Slashdot Mirror


Microsoft Slugs Mac Users With Vista Tax

An anonymous reader writes "Mac users wanting to run Vista on their Macintosh, alongside Mac OS X programs, will have to buy an expensive version of Vista if they want to legally install it on their systems. The end-user license agreement for the cheaper versions of Vista (Home Basic and Home Premium) explicitly forbids the use of those versions on virtual machines (i.e., Macs pretending to be PCs)." Update: 02/08 17:50 GMT by KD : A number of readers have pointed out that the Vista EULA does not forbid installing it via Apple's Bootcamp; that is, the "tax" only applies to running Vista under virtualization.

2 of 661 comments (clear)

  1. So? by FliesLikeABrick · · Score: 1, Redundant

    So they can't use it in Parallels or whatever the vmware-equivalent is... neither can anyone else who wants to do it in vmware or VirtualBox

    Bootcamp isn't emulated hardware last time I checked, it is just running Windows on the intel hardware

  2. Uhmm by NitsujTPU · · Score: 1, Redundant

    Why can't the Mac users just boot directly into Vista?

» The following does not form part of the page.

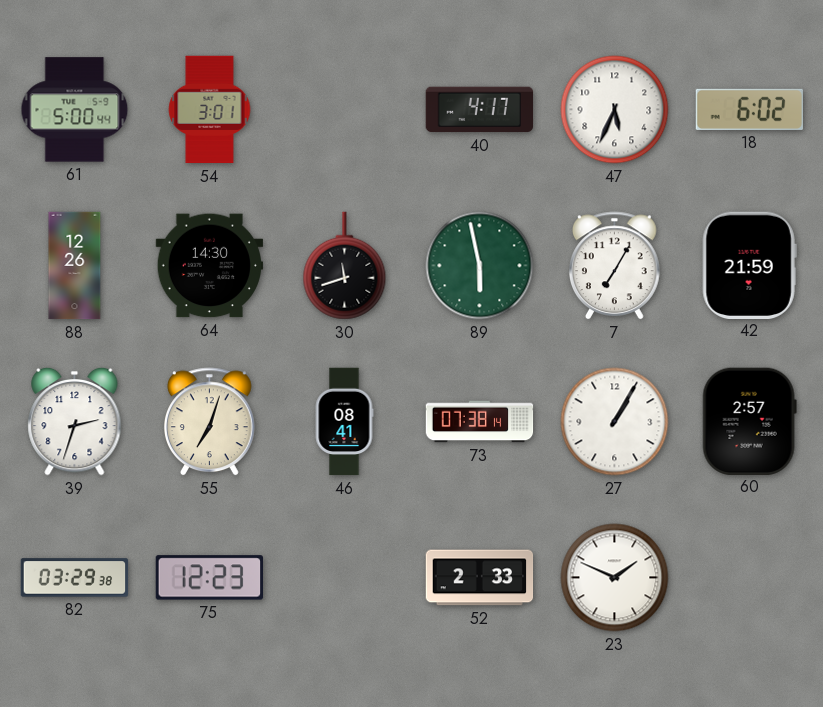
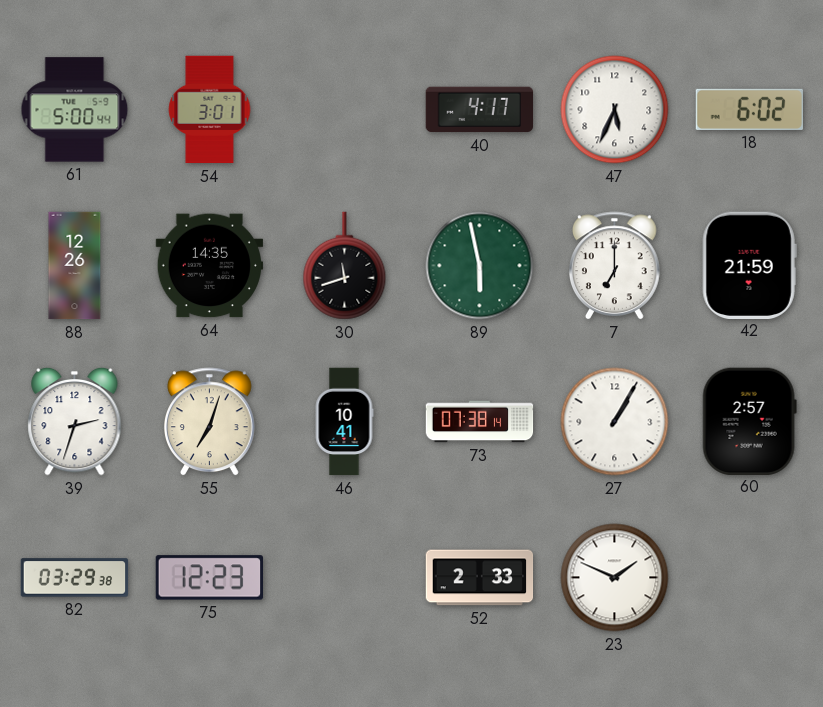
64: 14:30 -> 14:35
7: 7:05 -> 7:00
46: 08:41 -> 10:41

    Virtualization, in the sense that it's meant in this usage, only works if the operating system would have worked natively on the original hardware. IE, those Mac users could boot up to Windows with no problems. The issue only arises if they want to run it in a virtual machine monitor, which has myriad other uses than running applications for one OS "under" another.